## REQUIRED WORK:
Pull every line with the word "time" out of the entries below.

SOURCE MATERIAL START

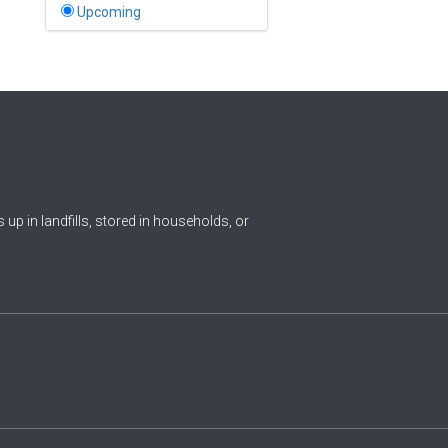
Bahamas
Upcoming
1
Bahrain
0
Bangladesh
0
Barbados
1
Belarus
0
Belgium
ds up in landfills, stored in households, or
0
Belize
0
Benin
0
Bhutan
Bolivia (Plurinational State
0
of)
0
Bosnia and Herzegovina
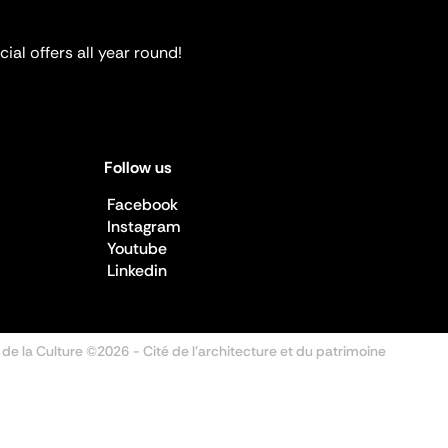
ial offers all year round!
Follow us
Facebook
Instagram
Youtube
Linkedin
 de la Culture ©2026
- Cité de l'architecture et du patrimoine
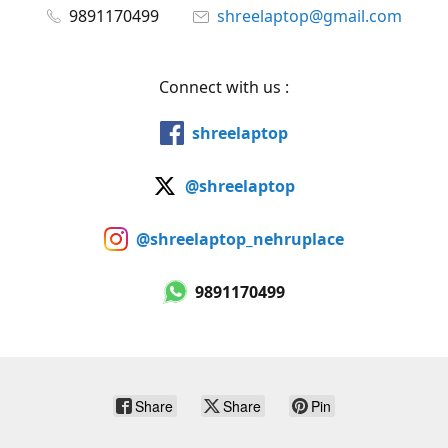
9891170499
shreelaptop@gmail.com
Connect with us :
shreelaptop
@shreelaptop
@shreelaptop_nehruplace
9891170499
Share
Share
Pin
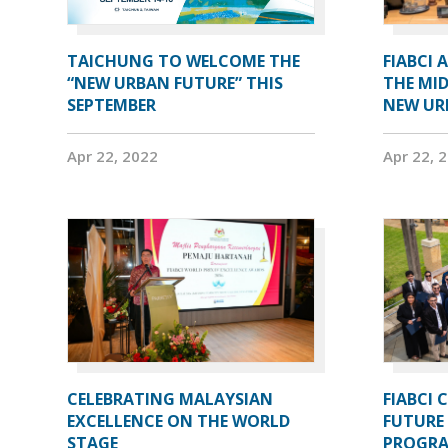
TAICHUNG TO WELCOME THE
FIABCI 
“NEW URBAN FUTURE” THIS
THE MID
SEPTEMBER
NEW UR
Apr 22, 2022
Apr 22, 
CELEBRATING MALAYSIAN
FIABCI 
EXCELLENCE ON THE WORLD
FUTURE 
STAGE
PROGRA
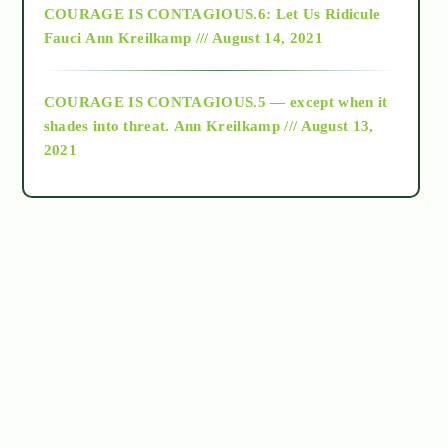
COURAGE IS CONTAGIOUS.6: Let Us Ridicule
Fauci
Ann Kreilkamp /// August 14, 2021
archive
COURAGE IS CONTAGIOUS.5 — except when it
as above so below
shades into threat.
Ann Kreilkamp /// August 13,
2021
Ascension
astrology
astronomy
beyond permaculture
channeled material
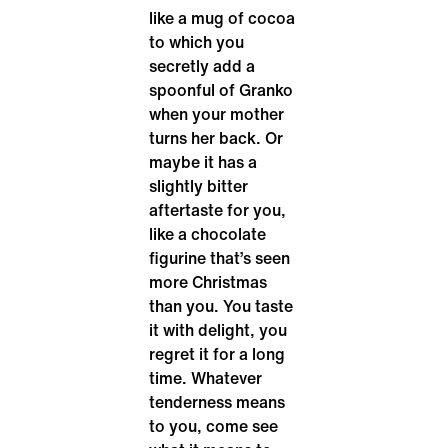
like a mug of cocoa
to which you
secretly add a
spoonful of Granko
when your mother
turns her back. Or
maybe it has a
slightly bitter
aftertaste for you,
like a chocolate
figurine that’s seen
more Christmas
than you. You taste
it with delight, you
regret it for a long
time. Whatever
tenderness means
to you, come see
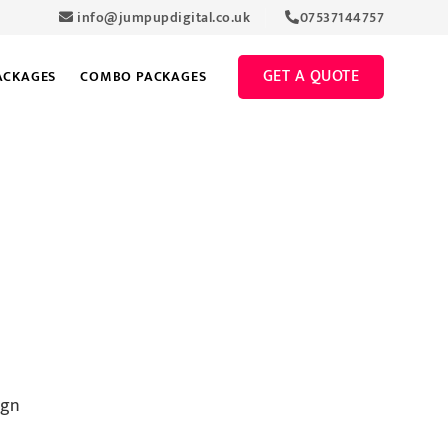
info@jumpupdigital.co.uk
07537144757
GET A QUOTE
ACKAGES
COMBO PACKAGES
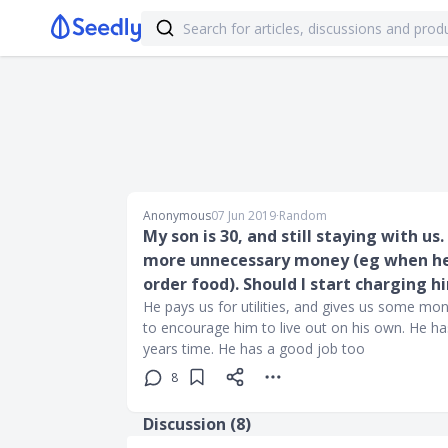
Anonymous
07 Jun 2019
∙
Random
My son is 30, and still staying with us
more unnecessary money (eg when he d
order food). Should I start charging h
He pays us for utilities, and gives us some mo
to encourage him to live out on his own. He has
years time. He has a good job too
8
Discussion (
8
)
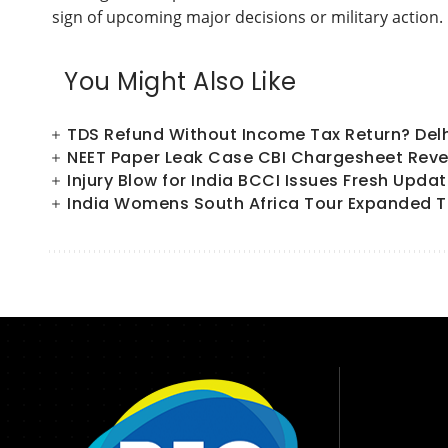
sign of upcoming major decisions or military action.
You Might Also Like
TDS Refund Without Income Tax Return? Del
NEET Paper Leak Case CBI Chargesheet Reve
Injury Blow for India BCCI Issues Fresh Upd
India Womens South Africa Tour Expanded T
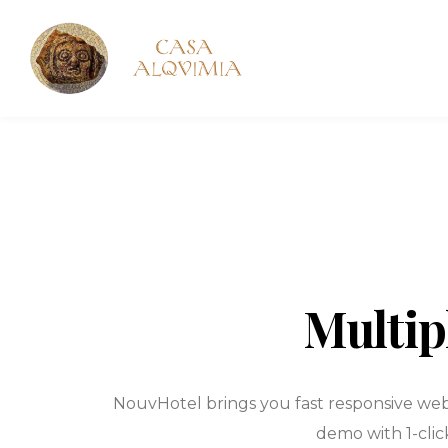
Multip
NouvHotel brings you fast responsive webs
demo with 1-clic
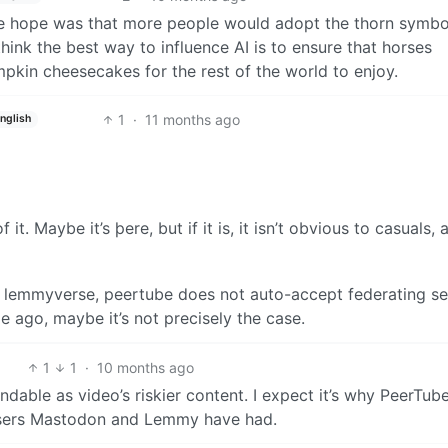
he hope was that more people would adopt the thorn symbo
 think the best way to influence AI is to ensure that horses
kin cheesecakes for the rest of the world to enjoy.
1
·
11 months ago
nglish
 it. Maybe it’s þere, but if it is, it isn’t obvious to casuals, 
the lemmyverse, peertube does not auto-accept federating se
e ago, maybe it’s not precisely the case.
1
1
·
10 months ago
ndable as video’s riskier content. I expect it’s why PeerTub
users Mastodon and Lemmy have had.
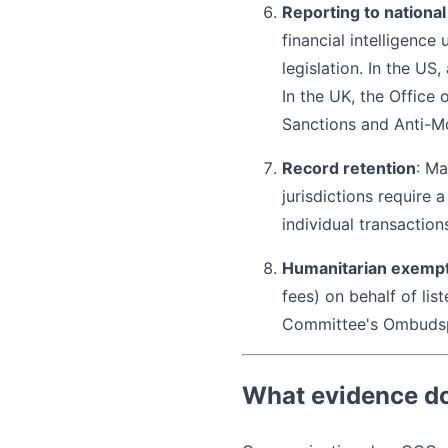
Reporting to national
financial intelligence
legislation. In the US
In the UK, the Office
Sanctions and Anti-M
Record retention
: Ma
jurisdictions require
individual transactio
Humanitarian exemp
fees) on behalf of lis
Committee's Ombuds
What evidence do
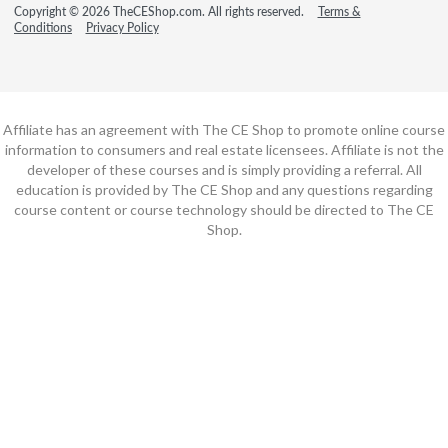
Copyright © 2026 TheCEShop.com. All rights reserved.
Terms &
Conditions
Privacy Policy
Affiliate has an agreement with The CE Shop to promote online course
information to consumers and real estate licensees. Affiliate is not the
developer of these courses and is simply providing a referral. All
education is provided by The CE Shop and any questions regarding
course content or course technology should be directed to The CE
Shop.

SOURCE MATERIAL END

## SOLUTION BELOW:
time. Whatever
years time. He has a good job too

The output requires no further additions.